O que também vai ajudar, segundo Medeiros, é a compra de trilhos prevista para ser feita pela Vale como compensação pela renovação antecipada da EFVM (Estrada de Ferro Vitória a Minas), estimada em R$ 400 milhões. A expectativa é ter o contrato novo assinado em novembro e liberar assim a compra do material.

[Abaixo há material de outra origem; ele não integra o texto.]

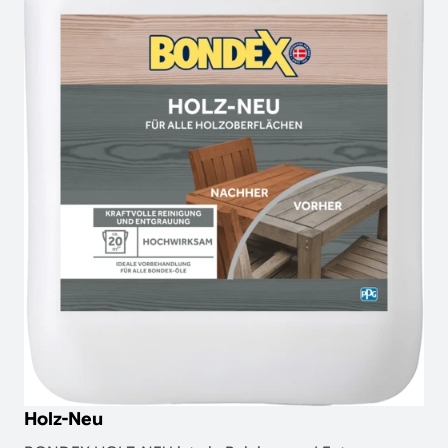
Holz-Neu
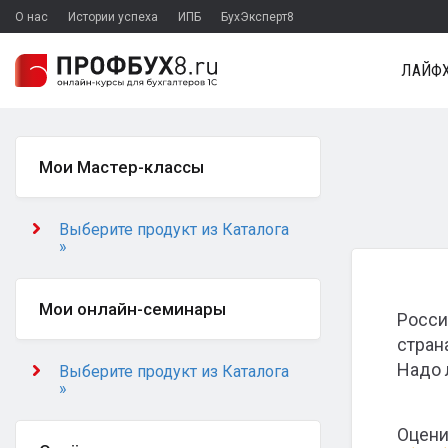
О нас
Истории успеха
ИПБ
БухЭксперт8
ЛАЙФХ
Мои Мастер-классы
Выберите продукт из Каталога
»
Мои онлайн-семинары
Росси
стран
Надо 
Выберите продукт из Каталога
»
Оцени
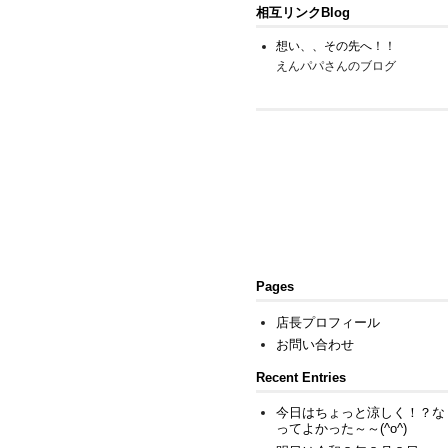
相互リンクBlog
想い、、その先へ！！
えんパパさんのブログ
Pages
店長プロフィール
お問い合わせ
Recent Entries
今日はちょっと涼しく！？な
ってよかった～～(^o^)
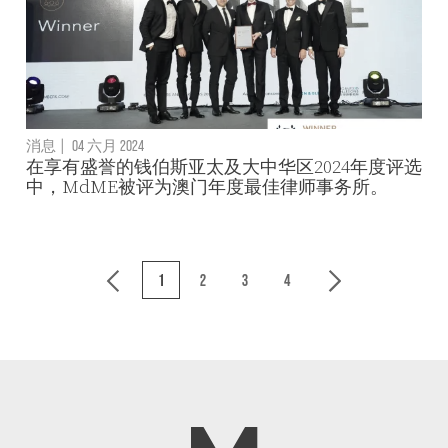
消息
|
04 六月 2024
在享有盛誉的钱伯斯亚太及大中华区2024年度评选
中，MdME被评为澳门年度最佳律师事务所。
1
2
3
4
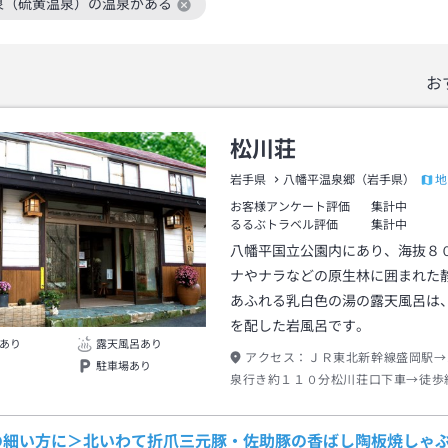
泉（硫黄温泉）の温泉がある
絞り込み条件を解除
お
松川荘
地
岩手県
八幡平温泉郷（岩手県）
お客様アンケート評価
集計中
るるぶトラベル評価
集計中
八幡平国立公園内にあり、海抜８
ナやナラなどの原生林に囲まれた
あふれる乳白色の湯の露天風呂は
を配した岩風呂です。
あり
露天風呂あり
アクセス：
ＪＲ東北新幹線盛岡駅→
駐車場あり
泉行き約１１０分松川荘口下車→徒歩
の細い方に＞北いわて折爪三元豚・佐助豚の香ばし陶板焼しゃぶ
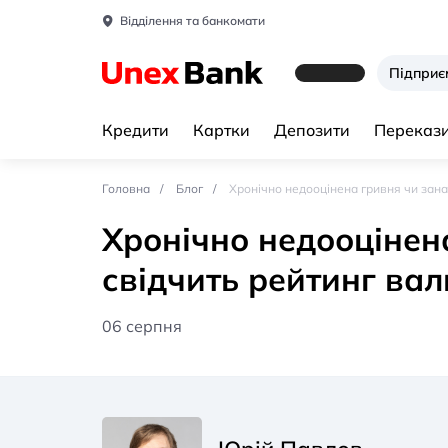
Відділення та банкомати
Підпри
Кредити
Картки
Депозити
Перекази
Головна
Блог
Хронічно недооцінена гривня чи зана
Хронічно недооцінен
свідчить рейтинг вал
06 серпня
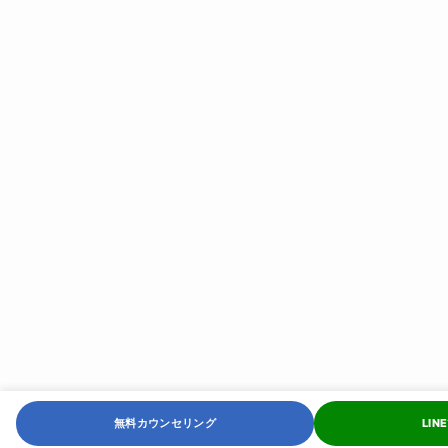
無料カウンセリング
LI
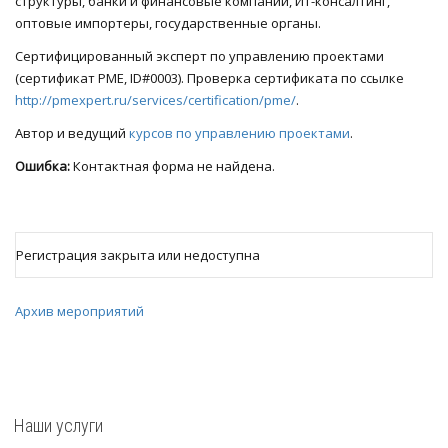
структуры, банки и финансовые компании, ИТ-консалтинг,
оптовые импортеры, государственные органы.
Сертифицированный эксперт по управлению проектами
(сертификат РМЕ, ID#0003). Проверка сертификата по ссылке
http://pmexpert.ru/services/certification/pme/
.
Автор и ведущий
курсов по управлению проектами
.
Ошибка:
Контактная форма не найдена.
Регистрация закрыта или недоступна
Архив мероприятий
Наши услуги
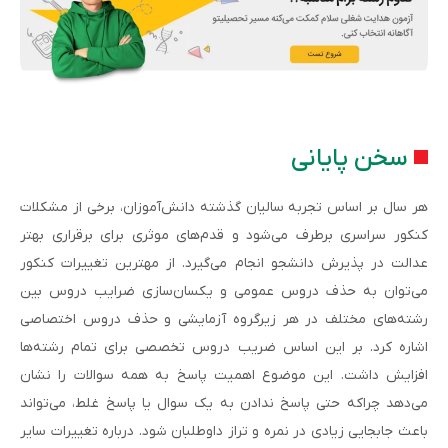
سخن پایانی
هر سال بر اساس تجربه سالیان گذشته دانش‌آموزان، برخی از مشکلات
کنکور سراسری برطرف می‌شود و قدم‌های موثری برای برقراری بهتر
عدالت در پذیرش دانشجو انجام می‌گیرد. از مهترین تغییرات کنکور
می‌توان به حذف دروس عمومی و یکسان‌سازی ضرایب دروس بین
رشته‌های مختلف در هر زیرگروه آزمایشی و حذف دروس اختصاصی
اشاره کرد. بر این اساس ضریب دروس تخصصی برای تمام رشته‌ها
افزایش داشت. این موضوع اهمیت پاسخ به همه سوالات را نشان
می‌دهد چراکه حتی پاسخ ندادن به یک سوال یا پاسخ غلط، می‌تواند
باعث جابجایی زیادی در نمره و تراز داوطلبان شود. درباره تغییرات سایر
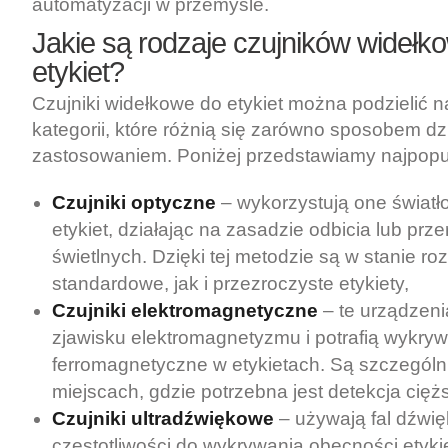
automatyzacji w przemyśle.
Jakie są rodzaje czujników widełk
etykiet?
Czujniki widełkowe do etykiet można podzielić n
kategorii, które różnią się zarówno sposobem dzia
zastosowaniem. Poniżej przedstawiamy najpopul
Czujniki optyczne
– wykorzystują one światło 
etykiet, działając na zasadzie odbicia lub prz
świetlnych. Dzięki tej metodzie są w stanie 
standardowe, jak i przezroczyste etykiety,
Czujniki elektromagnetyczne
– te urządzeni
zjawisku elektromagnetyzmu i potrafią wykryw
ferromagnetyczne w etykietach. Są szczególn
miejscach, gdzie potrzebna jest detekcja cięż
Czujniki ultradźwiękowe
– używają fal dźwi
częstotliwości do wykrywania obecności etykiet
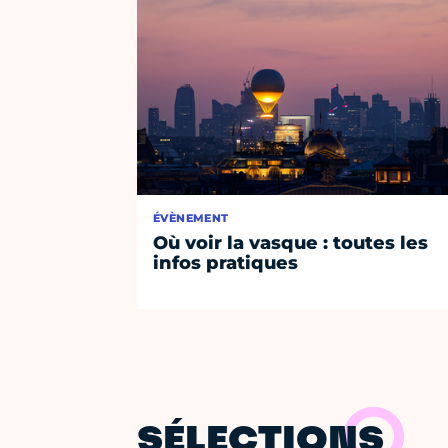
ÉVÈNEMENT
Où voir la vasque : toutes les
infos pratiques
SÉLECTIONS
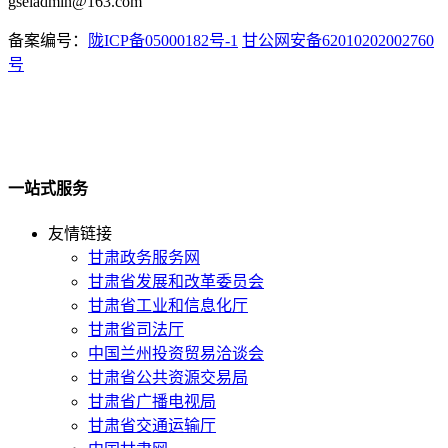
gseiadmin@163.com
备案编号：
陇ICP备05000182号-1
甘公网安备62010202002760
号
一站式服务
友情链接
甘肃政务服务网
甘肃省发展和改革委员会
甘肃省工业和信息化厅
甘肃省司法厅
中国兰州投资贸易洽谈会
甘肃省公共资源交易局
甘肃省广播电视局
甘肃省交通运输厅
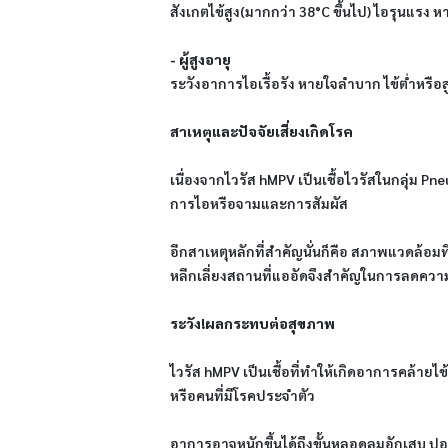
สังเกตไข้สูง(มากกว่า 38°C ขึ้นไป) ไอรุนแรง
- ผู้สูงอายุ
ระวังอาการไอเรื้อรัง หายใจลำบาก ไข้ต่ำหรือ
สาเหตุและปัจจัยเสี่ยงเกิดโรค
เนื่องจากไวรัส hMPV เป็นเชื้อไวรัสในกลุ่ม 
การไอหรือจามและการสัมผัส
อีกสาเหตุหลักที่สำคัญนั่นก็คือ สภาพแวดล้อม
หลีกเลี่ยงสถานที่แออัดจึงสำคัญในการลดความ
ระวัง!ผลกระทบต่อสุขภาพ
ไวรัส hMPV เป็นเชื้อที่ทำให้เกิดอาการคล้ายไข
หรือคนที่มีโรคประจำตัว
อาการอาจหนักขึ้นได้ถึงขั้นหลอดลมอักเสบ ปอดบวม 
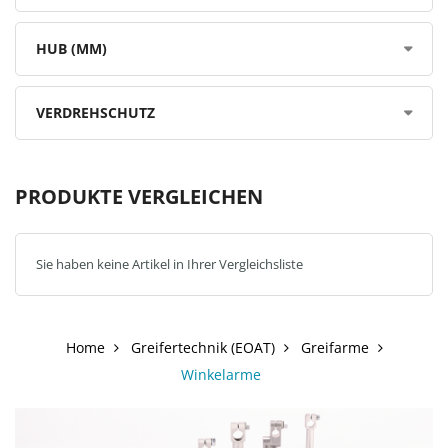
HUB (MM)
VERDREHSCHUTZ
PRODUKTE VERGLEICHEN
Sie haben keine Artikel in Ihrer Vergleichsliste
Home
Greifertechnik (EOAT)
Greifarme
Winkelarme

A Fiol ainda tem um 3º trecho, que a ligaria à Ferrovia Norte-Sul e à Fico (Ferrovia de Integração do Centro-Oeste). No momento, segundo o diretor de Engenharia Washington Luke, estão sendo atualizados estudos para o melhor caminho, já que o trabalho inicial previa a chegada da ferrovia em Figueirópolis (TO). Mas a Fico vai mudar de localização, iniciando-se em Mara Rosa (TO), e a intenção é tentar unir as duas.

Transnordestina
Da última missão, completar a Transnordestina, é possível ver, mesmo com máscara, a tensão no rosto do dirigente. A ferrovia que começou a ser construída no fim da década passada tem cerca de 50% de avanço. A estimativa para terminar as obras variam na casa dos R$ 7 bilhões.

A obra que ligaria os portos de Pecém (CE) e Suape (PE) a Eliseu Martins (PI) é uma concessão para a Transnordestina Logística, do grupo CSN, que já opera outras linhas no Nordeste. No ano passado, pouco antes de a ANTT indicar ao governo a caducidade da concessão pelos atrasos na implementação, a empresa retomou os investimentos com recursos próprios, mas a perspectiva de gastos são ínfimos em relação ao que é necessário para terminar o projeto, cerca de R$ 200 milhões.

Leia também:  ANTT reduz pedágios em rodovias de Minas Gerais, São Paulo, Paraná e Santa Catarina

O presidente explicou que a Valec é sócia do empreendimento e, por isso, está apoiando com informações e análises a tomada de decisão do ministério e da ANTT sobre os investimentos. O TCU suspendeu, até que se tenham projetos executivos aprovados para a obra, que qualquer ente federal, inclusive fundos e bancos, possam colocar recursos no projeto. 

Kuhn acredita que a paralisação das obras seria “financeira, econômica e socialmente uma decisão ruim para o país”. Será necessário ter uma solução dentro da legalidade para que elas continuem, o que ele reconhece que “não será fácil”.